Just to have a convenient military base America played along with their British friends to divide the Indian sub-continent. In 1947, when millions were getting uprooted and killed in the partition of India, Uncle Sam was busy comprehending George Kennan’s telegram from Moscow on how to contain USSR by planting their former soldier in India, MO Mathai as a CIA agent in Jawaharlal Nehru’s office. That Mathai continued in the PM’s office till 1959, dutifully fulfilling his role as a mole tells us about the extent to which India can rely on America. If talking about Mathai is making a mountain out of a molehill, then imagine what America was extracting from others including Morarji Desai -our Finance minister in 1957 and the Prime Minister in the late 1970s - allegedly working for his masters in Washington.

The late forties was also the time when America was hobnobbing with Mao and Chiang Kai- Shek to form a national government in Beijing. When this plan did not succeed, Chiang Kai-Shek was pushed to a corner in Taiwan and Mao’s brand of Marxism was accorded a prime place in the US scheme of things to divide the communist world. Since Mao could not be left loose, therefore, Taiwan and Tibet wounds were allowed to fester.

 Nehru understood this game and refused to play ball with the Americans on Tibet, though his colleagues like Patel was too eager to tow the American agenda in the 1950s. Nehru used the threat of Indian communism to make his deals with America. Both Churchill and Truman encouraged Nehru to play the role of an Asian leader to obviate communist China from assuming command. Referring to her meeting with Churchill on 22 March 1955, Vijay Lakshmi Pandit had written:

“He was very conscious of past mistakes but he said that since the commonwealth conference he was convinced that ‘Asia is with us’. He said, ‘it is Nehru who is bringing this about. He can and will interpret the best we have given him to the Asian people. Nehru is the light of Asia…yes, and a greater light than Buddha.”(Nayantara Sahgal, Jawaharlal Nehru: Civilizing the Savage World, Penguin, 2010)   

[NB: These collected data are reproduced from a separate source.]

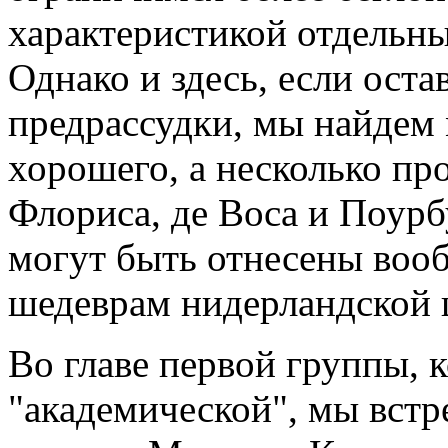
характеристикой отдельн
Однако и здесь, если оста
предрассудки, мы найдем
хорошего, а несколько пр
Флориса, де Boca и Поур
могут быть отнесены воо
шедеврам нидерландской 
Во главе первой группы, 
"академической", мы встр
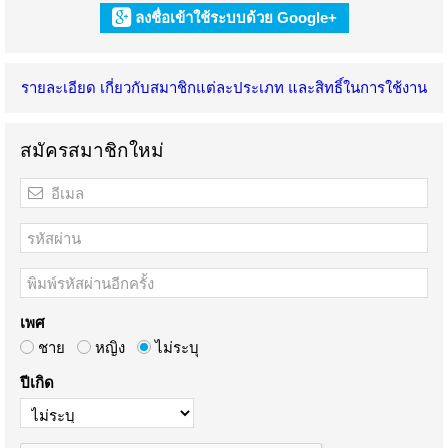
ลงชื่อเข้าใช้ระบบด้วย Google+
รายละเอียด เกี่ยวกับสมาชิกแต่ละประเภท และสิทธิ์ในการใช้งาน
สมัครสมาชิกใหม่
เพศ
ชาย
หญิง
ไม่ระบุ
ปีเกิด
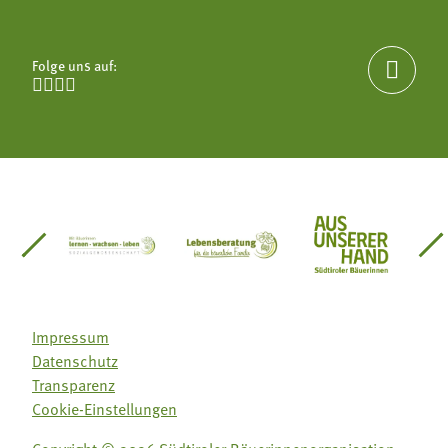
Folge uns auf:





einsätze Südtirol
üdtiroler Gärtnervereinigung
Sozialgenossenschaft Mit Bäuerinnen lernen - w
Lebensberatung für die bäuerlic
Aus unserer 
Impressum
Datenschutz
Transparenz
Cookie-Einstellungen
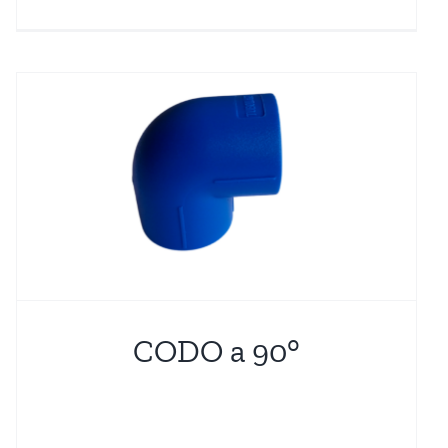
CODO a 90°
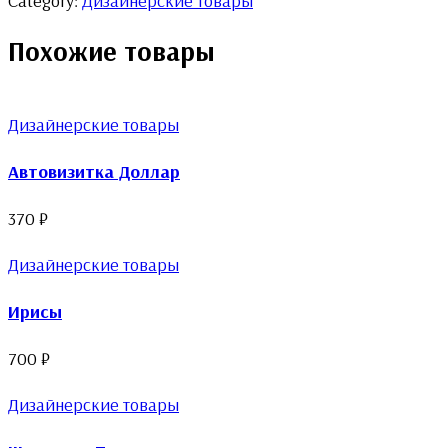
Category:
Дизайнерские товары
Похожие товары
Дизайнерские товары
Автовизитка Доллар
370
₽
Дизайнерские товары
Ирисы
700
₽
Дизайнерские товары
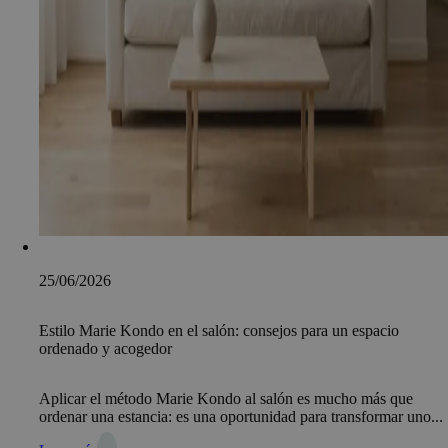
25/06/2026
Estilo Marie Kondo en el salón: consejos para un espacio
ordenado y acogedor
Aplicar el método Marie Kondo al salón es mucho más que
ordenar una estancia: es una oportunidad para transformar uno...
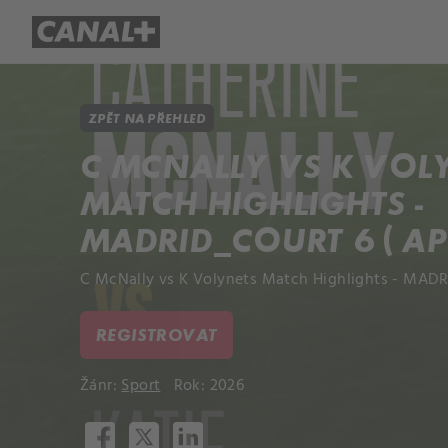
Přehled titulů
Apple TV
Molo
ZPĚT NA PŘEHLED
C MCNALLY VS K VOL
MATCH HIGHLIGHTS -
MADRID_COURT 6 ( APR
C McNally vs K Volynets Match Highlights - MADRID
REGISTROVAT
Žánr:
Sport
Rok: 2026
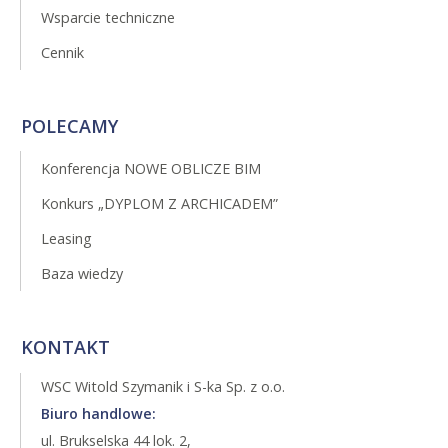
Wsparcie techniczne
Cennik
POLECAMY
Konferencja NOWE OBLICZE BIM
Konkurs „DYPLOM Z ARCHICADEM”
Leasing
Baza wiedzy
KONTAKT
WSC Witold Szymanik i S-ka Sp. z o.o.
Biuro handlowe:
ul. Brukselska 44 lok. 2,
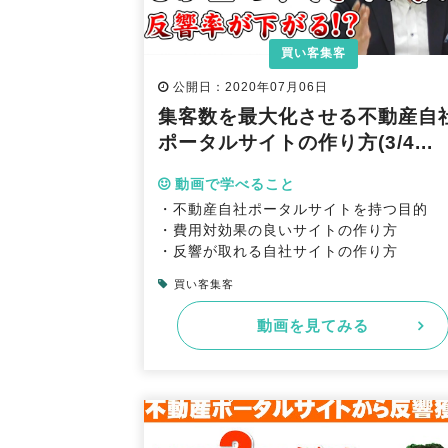
買い客集客
公開日：2020年07月06日
集客数を最大化させる不動産自
ポータルサイトの作り方(3/4...
動画で学べること
・不動産自社ポータルサイトを持つ目的
・費用対効果の良いサイトの作り方
・反響が取れる自社サイトの作り方
買い客集客
動画を見てみる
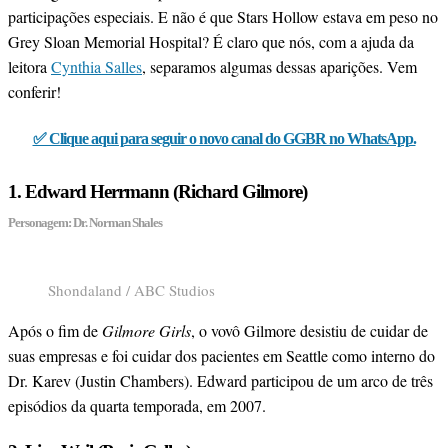
participações especiais. E não é que Stars Hollow estava em peso no
Grey Sloan Memorial Hospital? É claro que nós, com a ajuda da
leitora
Cynthia Salles
, separamos algumas dessas aparições. Vem
conferir!
✅ Clique aqui para seguir o novo canal do GGBR no WhatsApp.
1. Edward Herrmann (Richard Gilmore)
Personagem: Dr. Norman Shales
Shondaland / ABC Studios
Após o fim de
Gilmore Girls
, o vovô Gilmore desistiu de cuidar de
suas empresas e foi cuidar dos pacientes em Seattle como interno do
Dr. Karev (Justin Chambers). Edward participou de um arco de três
episódios da quarta temporada, em 2007.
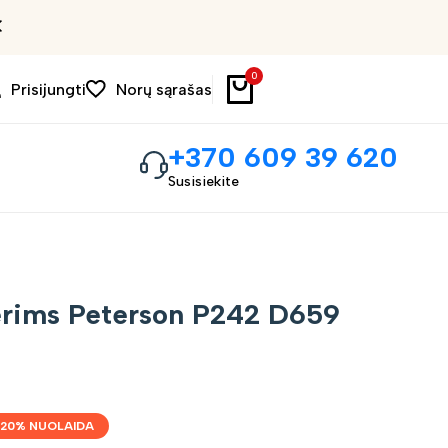
Išpardavimas iki 30%
0
Prisijungti
Norų sąrašas
+370 609 39 620
Susisiekite
erims Peterson P242 D659
20
% NUOLAIDA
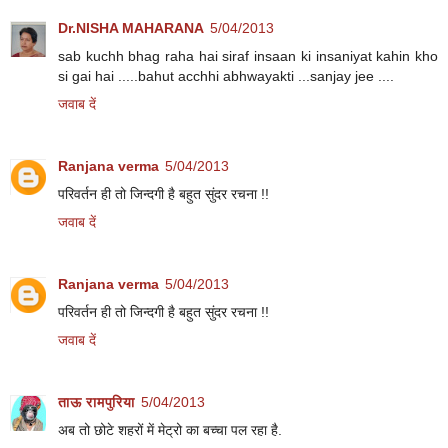
Dr.NISHA MAHARANA
5/04/2013
sab kuchh bhag raha hai siraf insaan ki insaniyat kahin kho
si gai hai .....bahut acchhi abhwayakti ...sanjay jee ....
जवाब दें
Ranjana verma
5/04/2013
परिवर्तन ही तो जिन्दगी है बहुत सुंदर रचना !!
जवाब दें
Ranjana verma
5/04/2013
परिवर्तन ही तो जिन्दगी है बहुत सुंदर रचना !!
जवाब दें
ताऊ रामपुरिया
5/04/2013
अब तो छोटे शहरों में मेट्रो का बच्चा पल रहा है.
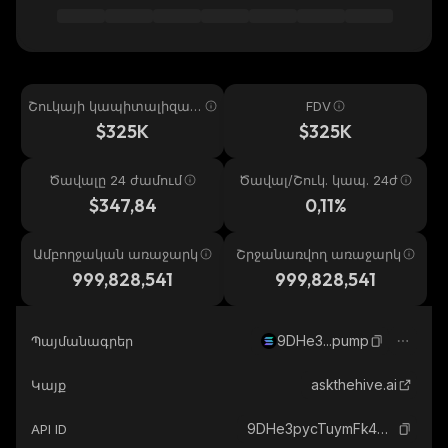
Շուկայի կապիտալիզաց
FDV
իա
$325K
$325K
Ծավալը 24 ժամում
Ծավալ/Շուկ. կապ. 24ժ
$347,84
0,11%
Ամբողջական առաջարկ
Շրջանառվող առաջարկ
999,828,541
999,828,541
9DHe3...pump
Պայմանագրեր
askthehive.ai
Կայք
9DHe3pycTuymFk4H4bbPoAJ4hQrr2kaLDF6J6aAKpump_solana
API ID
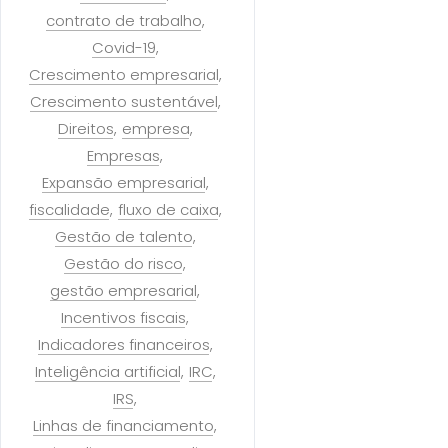
contrato de trabalho
Covid-19
Crescimento empresarial
Crescimento sustentável
Direitos
empresa
Empresas
Expansão empresarial
fiscalidade
fluxo de caixa
Gestão de talento
Gestão do risco
gestão empresarial
Incentivos fiscais
Indicadores financeiros
Inteligência artificial
IRC
IRS
Linhas de financiamento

 However, the imperial benevolence, as Nehru knew it better, could be enjoyed only for a limited period. Two years after the Bandung Conference of 1955, the Americans were there to clip Nehru’s wings.  In 1957, when the financial crisis hit India, America through the comprador bourgeois heading the financial and monetary policy institutions in India was able to ensure that enfeebled Nehru had to stop chanting Hindi-Chini Bhai Bhai and go with a begging bowl to Fund - Bank managers.  Nehru sent a team  consisting of  Finance Minister Krishnamachari, and RBI governor H.V.R. Iyengar to World Bank in September 1957, to ask for $600 million aid package and to reassure the  Bank President Eugene Black that

"The 'socialism' contemplated in India does not, by any stretch of the imagination mean communism; it does not mean state capitalism......It is a system under which private competitive enterprise has and will continue to have a vital role to play; it is a system which respects private property and provides for the payment of compensation if such property is acquired by the State. I submit there is nothing in the system which should be repugnant to the social conscience of the USA".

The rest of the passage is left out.